In the event her circumstances changed and she has been able to stay at home with Sage and her two other children aged 7 and 16, and she said Sage's health had not suffered.

But Ms Moroney said the Ministry of Health had reversed the position that it took on breastfeeding when her first bill on the issue was introduced in 2012.

"The first time the Ministry of Health said there was no connection between paid parental leave and increasing breastfeeding. This time round they acquiesced on that," she said.

She said the ministry had now "very conservatively" calculated that extending paid leave to six months would save about $3 million a year in health costs by enabling mothers to keep breastfeeding for longer.

She said she was confident the bill would pass its second reading due on May 25. Her earlier bill tied 60-60 so it did not proceed, but since then the Opposition has gained one extra seat through NZ First leader Winston Peter's win in last year's Northland byelection.
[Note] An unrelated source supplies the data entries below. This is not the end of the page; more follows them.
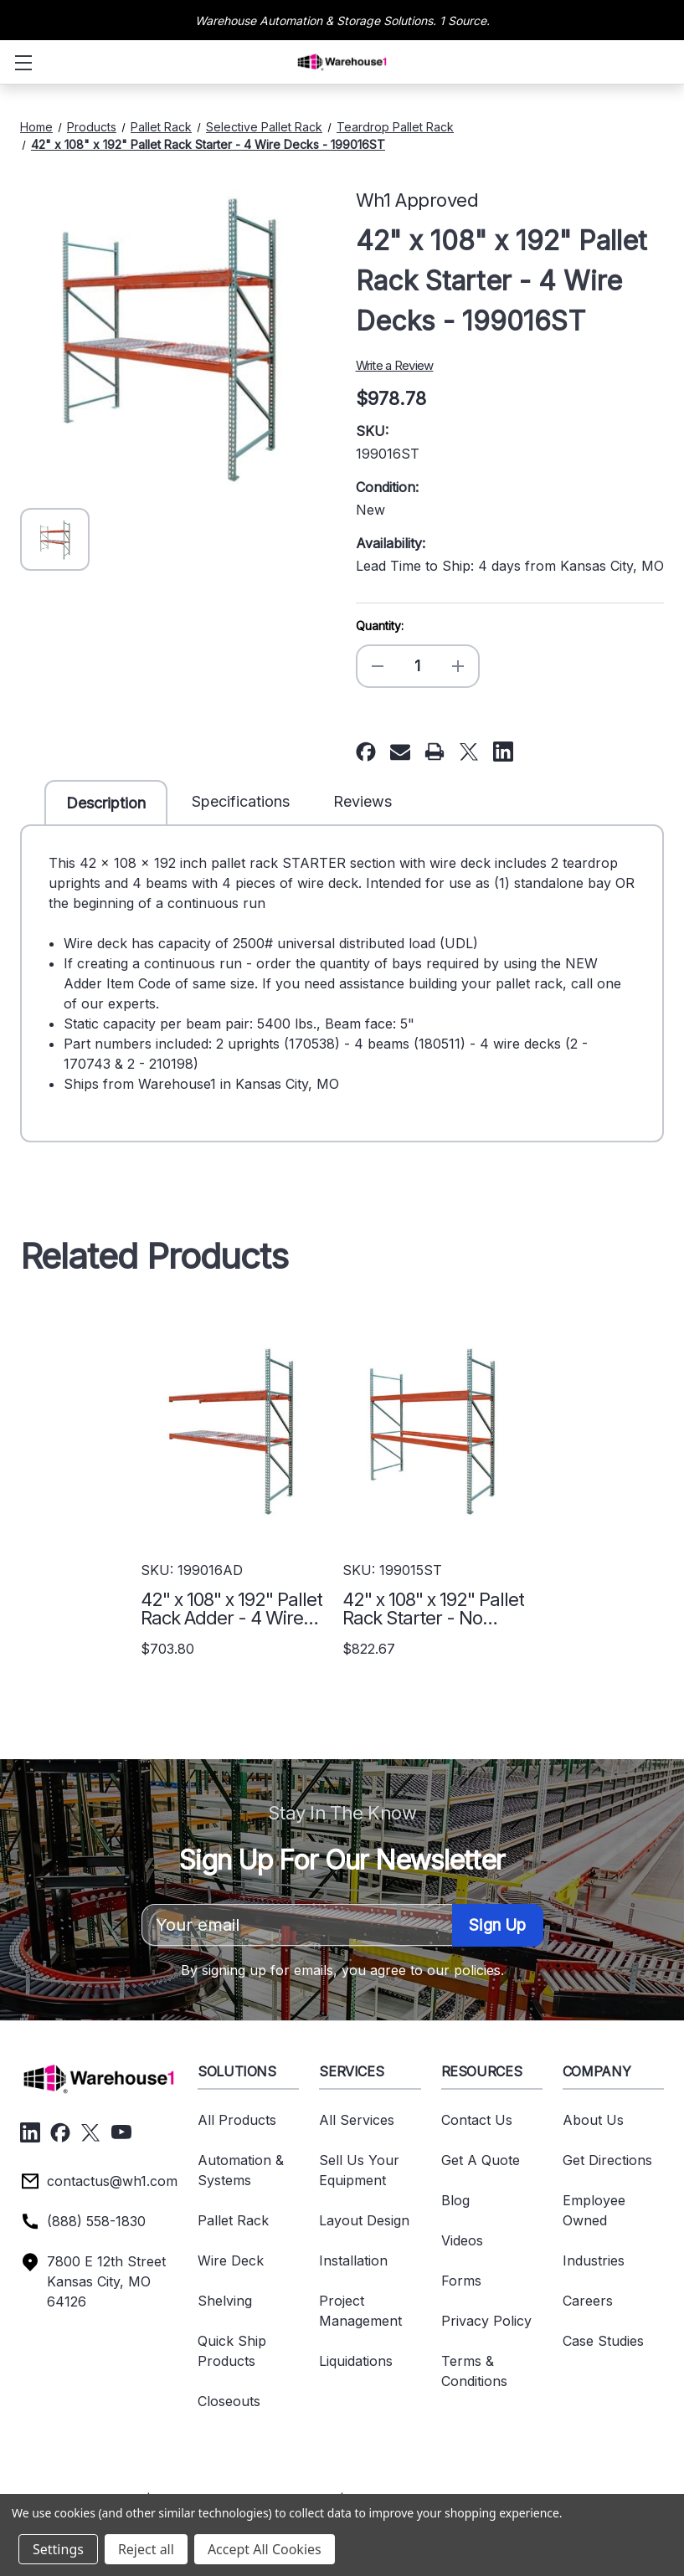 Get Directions (607, 2160)
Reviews (362, 801)
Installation (353, 2260)
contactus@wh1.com (112, 2181)
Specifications (241, 801)
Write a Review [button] (395, 365)
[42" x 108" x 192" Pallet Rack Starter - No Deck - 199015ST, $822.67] (433, 1431)
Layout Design (364, 2220)
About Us (593, 2120)
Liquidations (356, 2361)
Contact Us (476, 2120)
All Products (237, 2120)
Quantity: (380, 625)
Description (106, 803)
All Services (356, 2120)
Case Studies (603, 2340)
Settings (58, 2549)
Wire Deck (231, 2260)
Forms (461, 2280)
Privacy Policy (486, 2320)
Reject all (146, 2549)
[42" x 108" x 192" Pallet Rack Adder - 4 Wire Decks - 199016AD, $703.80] (231, 1431)
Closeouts (229, 2401)
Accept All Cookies (264, 2549)
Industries (594, 2260)
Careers (588, 2300)
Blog (455, 2200)
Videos (462, 2240)
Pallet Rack (233, 2220)
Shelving (225, 2300)
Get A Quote (480, 2160) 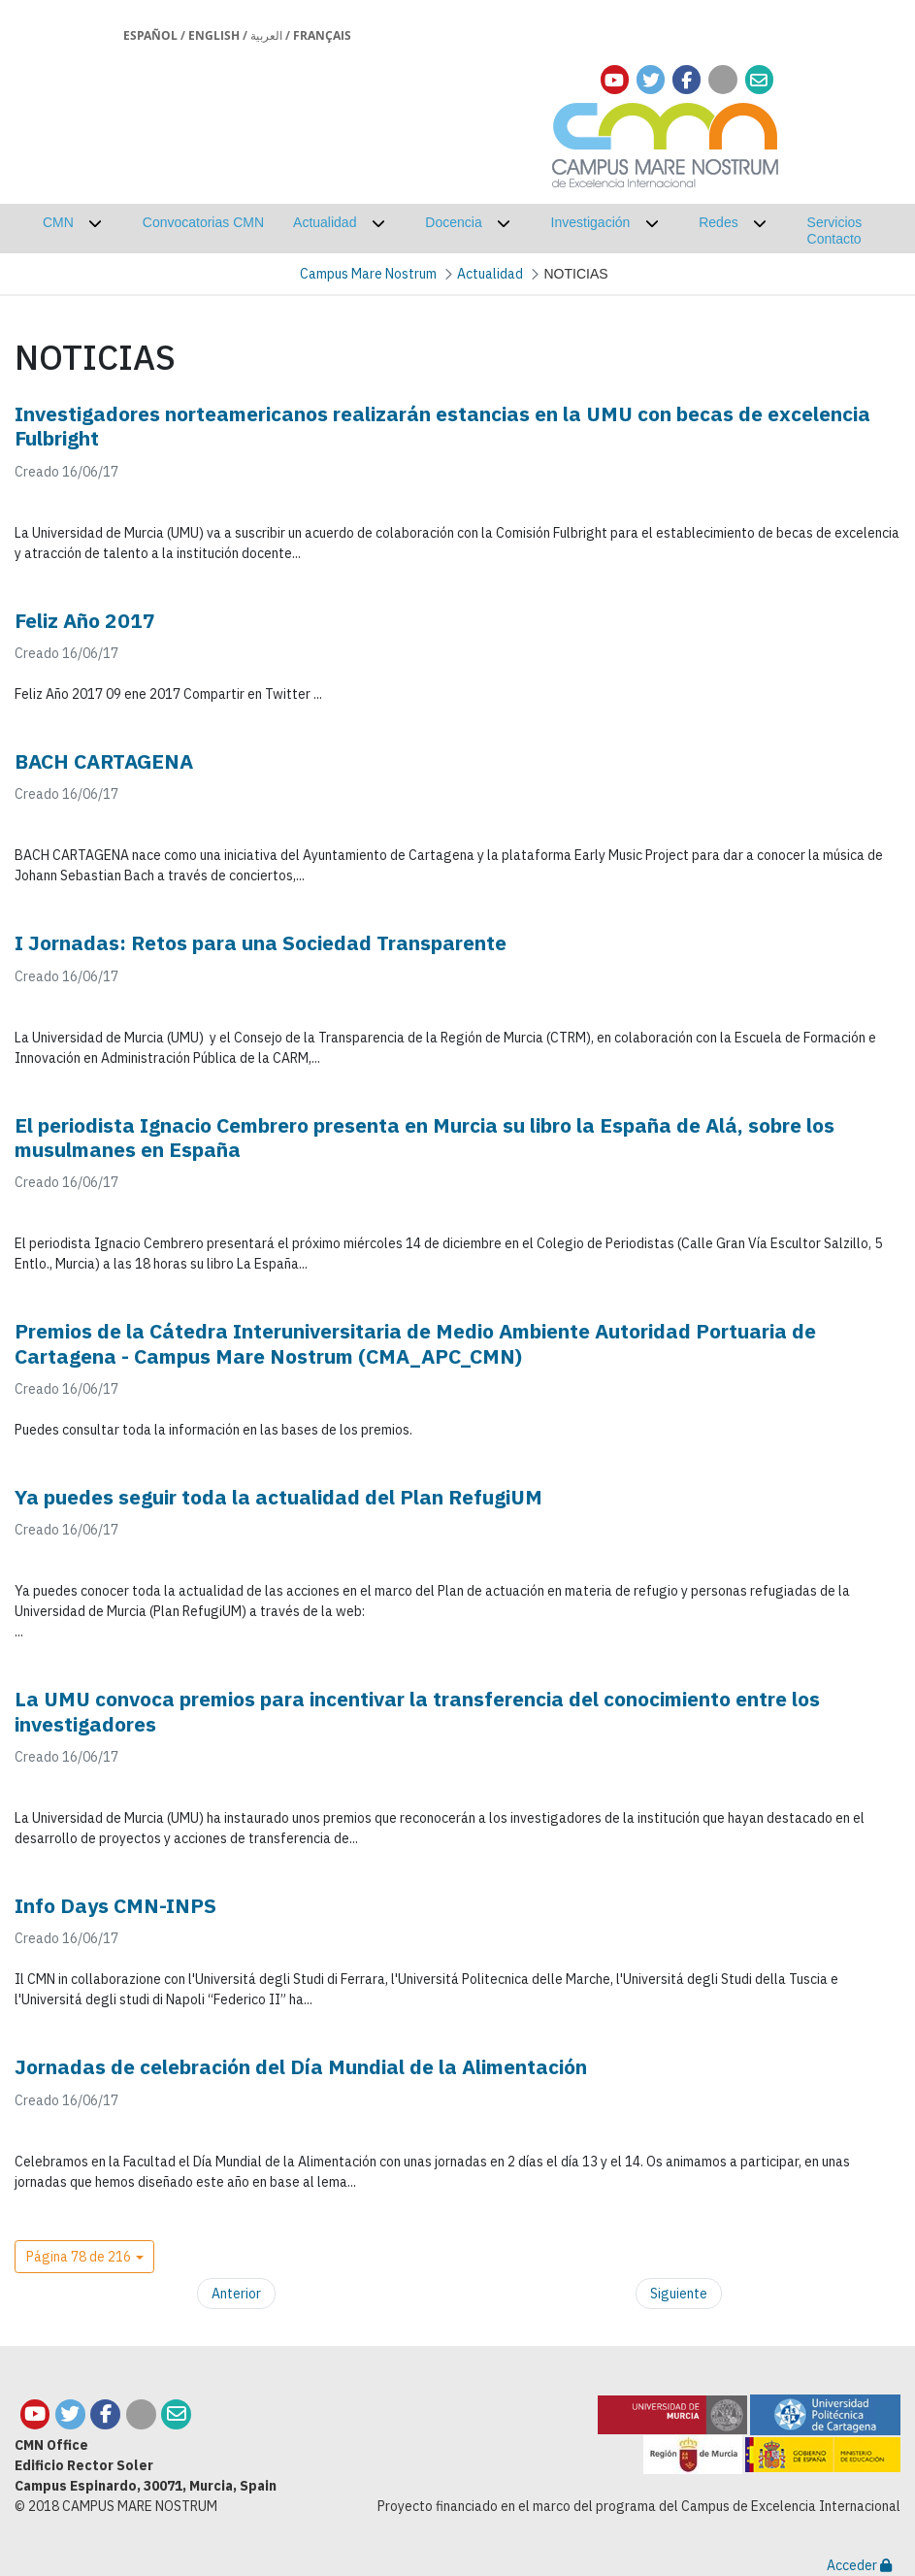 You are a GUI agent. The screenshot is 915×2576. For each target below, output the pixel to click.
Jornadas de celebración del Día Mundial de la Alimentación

However Finance Minister Bill English's office said last month that the Government still planned to veto the bill on financial grounds because the immediate cost had not been authorised.

Ms Moroney said extending paid leave to 26 weeks would cost an extra $107 million a year, but it would also save $28 million a year in childcare subsidies, reduced unemployment benefits, reduced health costs and higher taxes.


She said the net cost was small compared with the $1 billion the Government has allowed for new spending in this month's Budget and $2.5 billion in next year's Budget, which is expected to be used for election-year tax cuts.

"There is no question that there is additional funding available, it's about whether they choose to spend it on families," she said.

Jacinta Fa'alili-Fidow, manager of the Taha Well Pacific Mother and Infant Service, told the gathering that extending paid leave to six months was important to reinforce the Ministry of Health recommendation that babies should be fed exclusively on breastmilk until six months if possible.

She said those who argued that parents chose to have babies and should pay for them ignored the fact that almost no one could afford to stop work in the current Auckland housing market without publicly funded support.

"The housing market is massively out of control," she said.

"Probably only 1 per cent can afford to have children in these circumstances. We need to invest in our families to have children, to have healthy, thriving children, and we can't make the excuse that it's not affordable."